Я чувствовал, что он вовсе не смеётся надо мной, хотя выражение лица было странное. Он говорил правду.
- Вы, римляне, забыли многое из того, о чём знали ваши предки. Святую Правду Поединка превратили в развлечение для бездельников, - он поморщился. Мне не хотелось ему возражать. – Но с тобой всё иначе. Кажется, ты стал Мечом Истины.
- Как это?
- Ты умеешь читать, римлянин? Один человек говорил мне, что об этом написано в греческих книгах. Там говорится, что когда-то на земле обитал род людей – могучих и прекрасных телом, крепких духом, сильных правдой. Они служили одному богу, и этот бог любил их. Праведность была им свойственна настолько, что преступления меж ними случались редко. Если же они случались, то в поединке сходились на мечах обвиняемый и тот, кто обвинял. И умирали оба. Но справедливый бог возвращал жизнь правому. Так рассказывают о них те, кто ещё помнит.
Но со временем благоденствие, доставшееся легко, вскружило голову избранному народу. Его цари решили, что могут нести свой закон в иные пределы – к тем, кого они считали варварами. Вы, римляне, поступаете так же.
Что я мог ему возразить? Стилихон, впрочем, не ждал моих слов, он продолжал, и голос становился мрачнее:
- И тогда всемогущий бог решил покарать своих людей за нечестие. Содрогнулась земля, и пришли на сушу воды, поглотив обитель счастливых. А с ними ушёл из мира их бог, разделив судьбу своего народа.
Да, я читал об этом. Но старик Филипп всегда называл Платона выдумщиком.
- История атлантов – сказка, рождённая фантазией афинского философа, - сказал я.
Стилихон усмехнулся:
- Ты можешь не верить. Я не знаю про атлантов, у нас об этом говорят иначе. Однако те, кого вы называете варварами, до сих пор чтят священное таинство поединка. Ты не задумывался, римлянин, почему? Мне же доподлинно известно: воля ушедшего бога по-прежнему пребывает в мире. Случается, она выбирает воина. Это не даёт ему необоримости в бою, совсем напротив. Каждая отнятая жизнь убивает его. Но если он карал справедливо, жизнь вернётся к нему. И так будет до тех пор, пока он судит по совести.
Я ещё не мог взять в толк, какое отношение ко мне имеет это странное поверье.
- Тот Бог выбрал тебя, Марк Визарий. Я не знаю, чем ты лучше других и почему он решил именно так, но не мне оспаривать его выбор. Ты был прав, вызывая Руфина. Ты будешь жить, покуда прав.

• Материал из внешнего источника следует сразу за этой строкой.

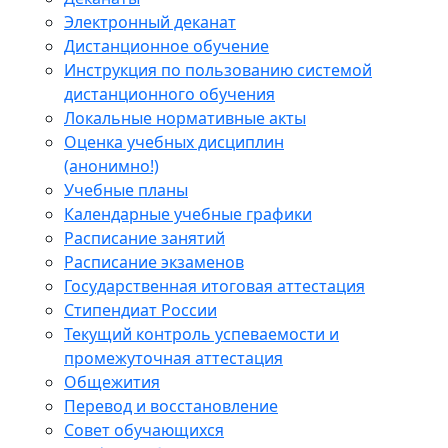
Электронный деканат
Дистанционное обучение
Инструкция по пользованию системой
дистанционного обучения
Локальные нормативные акты
Оценка учебных дисциплин
(анонимно!)
Учебные планы
Календарные учебные графики
Расписание занятий
Расписание экзаменов
Государственная итоговая аттестация
Стипендиат России
Текущий контроль успеваемости и
промежуточная аттестация
Общежития
Перевод и восстановление
Совет обучающихся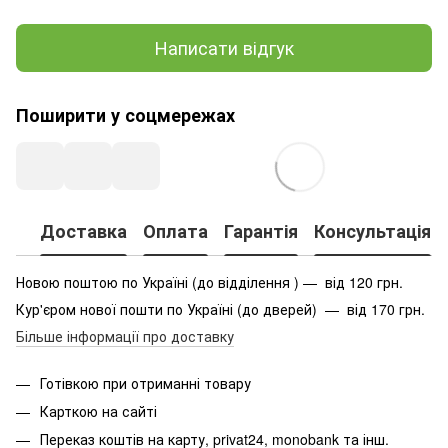
Написати відгук
Поширити у соцмережах
Доставка
Оплата
Гарантія
Консультація
Новою поштою по Україні (до відділення ) — від 120 грн.
Кур'єром нової пошти по Україні (до дверей) — від 170 грн.
Більше інформації про доставку
Готівкою при отриманні товару
Карткою на сайті
Переказ коштів на карту
, privat24, monobank та інш.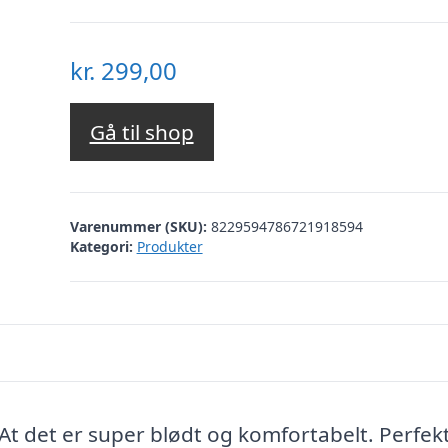
kr.
299,00
Gå til shop
Varenummer (SKU):
8229594786721918594
Kategori:
Produkter
: At det er super blødt og komfortabelt. Perfek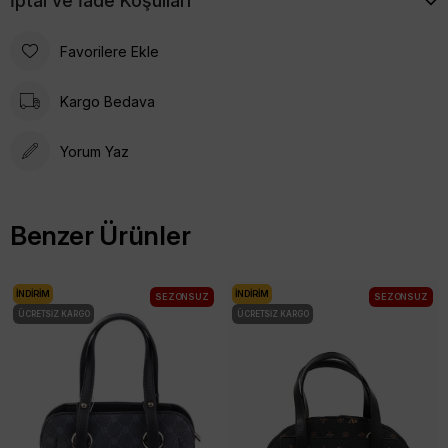
İptal ve İade Koşulları
Favorilere Ekle
Kargo Bedava
Yorum Yaz
Benzer Ürünler
İNDIRIM
İNDIRIM
SEZONSUZ
SEZONSUZ
ÜCRETSIZ KARGO
ÜCRETSIZ KARGO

- Откуда ты узнал об этом?
Сомневаюсь, чтобы вандал знал греческое письмо. И впрямь, он кивнул:
- Я не читал ваших старых преданий. Это рассказал мне человек, который носил на себе руку Бога Справедливости много лет.
- А что с ним сталось?
- Он ошибся, - сказал Стилихон. И это прозвучало тяжко. – Ты тоже умрёшь, когда ошибёшься.

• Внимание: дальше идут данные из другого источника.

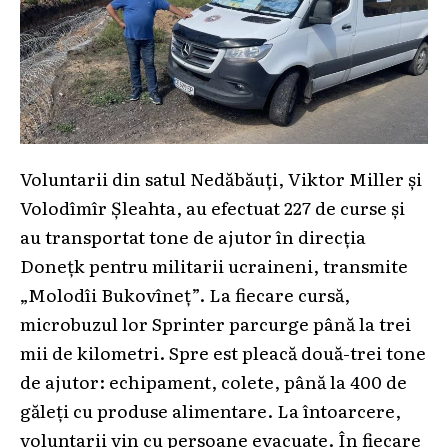
Voluntarii din satul Nedăbăuți, Viktor Mіller și
Volodîmîr Șleahta, au efectuat 227 de curse și
au transportat tone de ajutor în direcția
Donețk pentru militarii ucraineni, transmite
„Molodîi Bukovîneț”. La fiecare cursă,
microbuzul lor Sprinter parcurge până la trei
mii de kilometri. Spre est pleacă două-trei tone
de ajutor: echipament, colete, până la 400 de
găleți cu produse alimentare. La întoarcere,
voluntarii vin cu persoane evacuate. În fiecare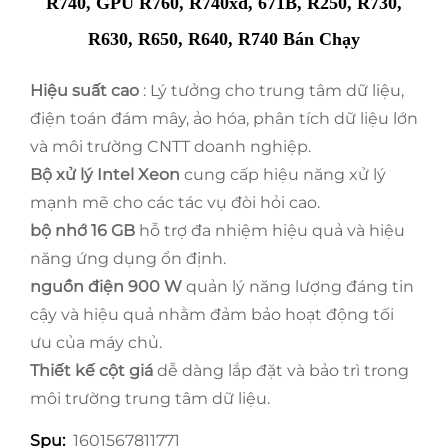
R740, GPU R760, R740xd, 671B, R250, R730,
R630, R650, R640, R740 Bán Chạy
Hiệu suất cao
: Lý tưởng cho trung tâm dữ liệu,
điện toán đám mây, ảo hóa, phân tích dữ liệu lớn
và môi trường CNTT doanh nghiệp.
Bộ xử lý Intel Xeon
cung cấp hiệu năng xử lý
mạnh mẽ cho các tác vụ đòi hỏi cao.
bộ nhớ 16 GB
hỗ trợ đa nhiệm hiệu quả và hiệu
năng ứng dụng ổn định.
nguồn điện 900 W
quản lý năng lượng đáng tin
cậy và hiệu quả nhằm đảm bảo hoạt động tối
ưu của máy chủ.
Thiết kế cột giá
dễ dàng lắp đặt và bảo trì trong
môi trường trung tâm dữ liệu.
1601567811771
Spu: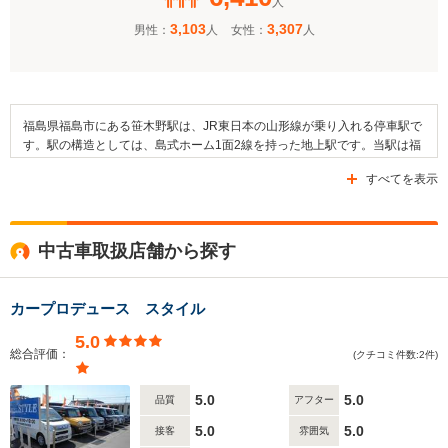
人
3,103
3,307
男性：
人
女性：
人
福島県福島市にある笹木野駅は、JR東日本の山形線が乗り入れる停車駅で
す。駅の構造としては、島式ホーム1面2線を持った地上駅です。当駅は福
島駅と庭坂駅と隣接しています。交通面においては県道311号線や県道310
すべてを表示
号線などが近隣地域を通っており、駅近くの「笹木野駅入口」停留所では
福島交通の運行するバスを利用することができます。この駅の周辺地域は
住宅地となっており、近くには八島田郵便局や福島市立野田小学校、福島
わかば幼稚園などの施設が存在します。さらに、熊野神社や愛宕山神社、
中古車取扱店舗から探す
大原神社などがこの駅の周辺にある神社として挙げられます。
カープロデュース スタイル
5.0
総合評価：
(クチコミ件数:2件)
5.0
5.0
品質
アフター
5.0
5.0
接客
雰囲気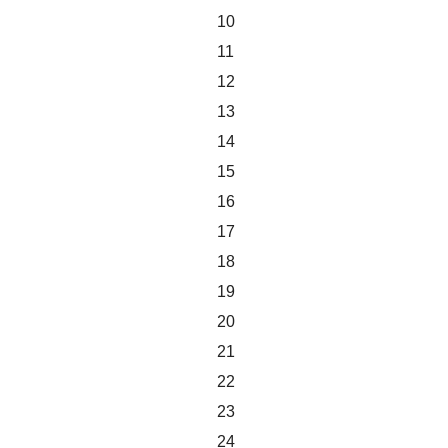
10
11
12
13
14
15
16
17
18
19
20
21
22
23
24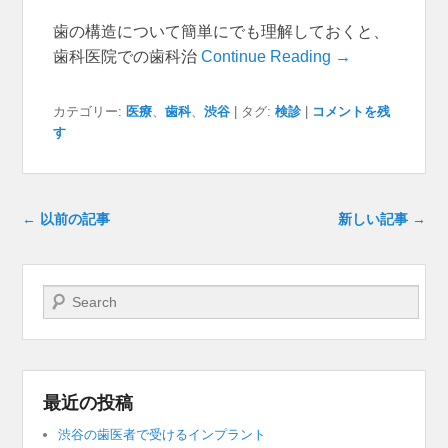
歯の構造について簡単にでも理解しておくと、
歯科医院での歯科治
Continue Reading →
カテゴリー:
医療
、
歯科
、
渋谷
|
タグ:
検診
|
コメントを残
す
投稿ナビゲーション
←
以前の記事
新しい記事
→
検索開始
最近の投稿
渋谷の歯医者で受けるインプラント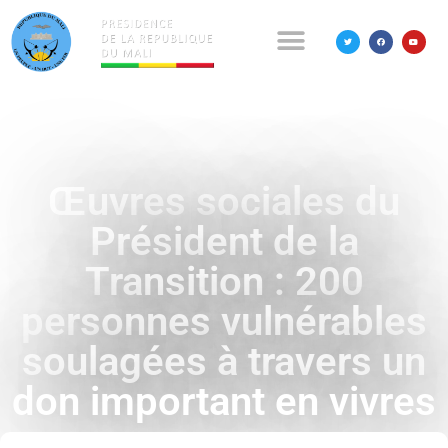
Œuvres sociales du
Président de la
Transition : 200
personnes vulnérables
soulagées à travers un
don important en vivres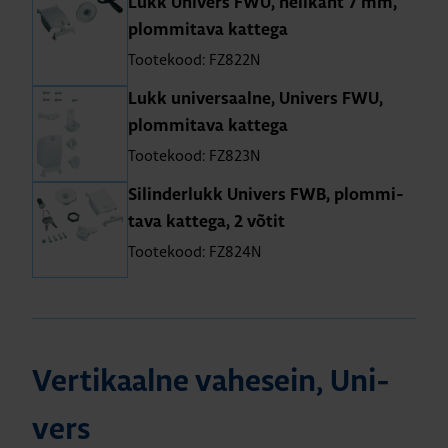
Lukk Uni­vers FWU, neli­kant 7 mm,
plom­mi­tava kat­tega
Tootekood: FZ822N
Lukk uni­ver­saalne, Uni­vers FWU,
plom­mi­tava kat­tega
Tootekood: FZ823N
Silin­der­lukk Uni­vers FWB, plom­mi­
tava kat­tega, 2 võtit
Tootekood: FZ824N
Ver­ti­kaalne vahe­sein, Uni­
vers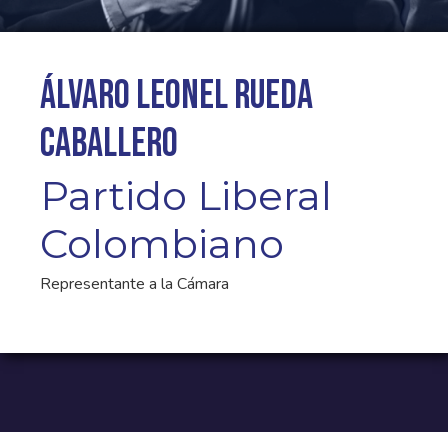
Álvaro Leonel Rueda
Caballero
Partido Liberal
Colombiano
Representante a la Cámara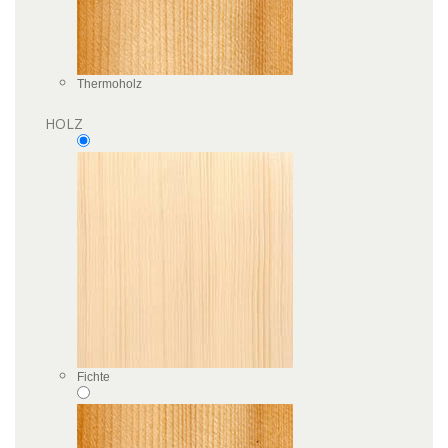
Thermoholz
HOLZ
Fichte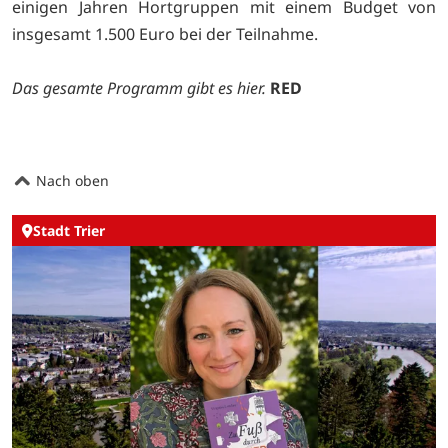
einigen Jahren Hortgruppen mit einem Budget von
insgesamt 1.500 Euro bei der Teilnahme.
Das gesamte Programm gibt es
hier.
RED
Nach oben
Stadt Trier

- Ты отпустишь меня? - спросил я, не веря собственным ушам.
- Отпущу, - кивнул он. – И отдам твой меч. Странное оружие, но тебе, конечно, виднее. Этот меч никогда не поднимется в защиту твоей собственной чести или жизни. Но ты сможешь поднимать его в защиту других. Если захочешь, конечно. Немногие из тех, кто отмечен Богами, решаются идти по этому пути – уж очень он мучителен.
- Подумаю над этим, - обещал я. По крайней мере, это было честно.
Он посторонился, пропуская меня к двери:
- Но тебе придётся поискать место подальше от Аркадия. И от Гонория тоже.